The Toronto Maple Leafs are clinging to a playoff berth, despite a serious second-quarter lull, leaving only two real bright spots in Canada – the Montreal Canadiens and the Vancouver Canucks, both of whom are on pace to make the playoffs, if nothing else.

Montreal had a breakthrough season in the lockout-shortened 2012-13 campaign, edging out the Bruins for top spot in what was then the Northeast Division, but there were questions going into the season about whether they’d be a one-year wonder, or had made real quantitative progress in turning the franchise around. Happily, they’ve received offensive contributions from different parts of their lineup at different times this season, and solid work from goaltender Carey Price throughout. Price faltered in the latter stages of last season, but has been a model of consistency thus far and is now considered leading candidate to tend goal for Canada during the 2014 Olympics in Sochi.
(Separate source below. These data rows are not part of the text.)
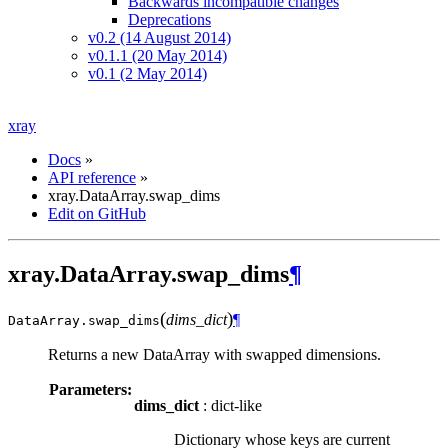
Backwards incompatible changes
Deprecations
v0.2 (14 August 2014)
v0.1.1 (20 May 2014)
v0.1 (2 May 2014)
xray
Docs
»
API reference
»
xray.DataArray.swap_dims
Edit on GitHub
xray.DataArray.swap_dims
¶
(
)
dims_dict
¶
DataArray.
swap_dims
Returns a new DataArray with swapped dimensions.
Parameters:
dims_dict
: dict-like
Dictionary whose keys are current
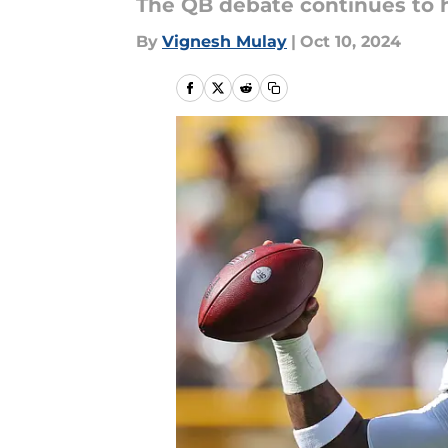
The QB debate continues to 
By
Vignesh Mulay
|
Oct 10, 2024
Price’s main rival for the starting job is the Canucks’ Roberto Luongo, who has made a relatively seamless return to the No. 1 position in Vancouver, after last year’s soap opera of a season that saw him relegated to backup duty behind Cory Schneider. That the Canucks have essentially held their own despite the coaching change to John Tortorella and the need for Luongo to get his head around the fact that he was staying in Vancouver is nothing short of remarkable.

The second half of the season will be punctuated by an 18-day break in the middle of February and means the regular season won’t end until mid-April. The last possible day for the 2014 Stanley Cup final is June 18.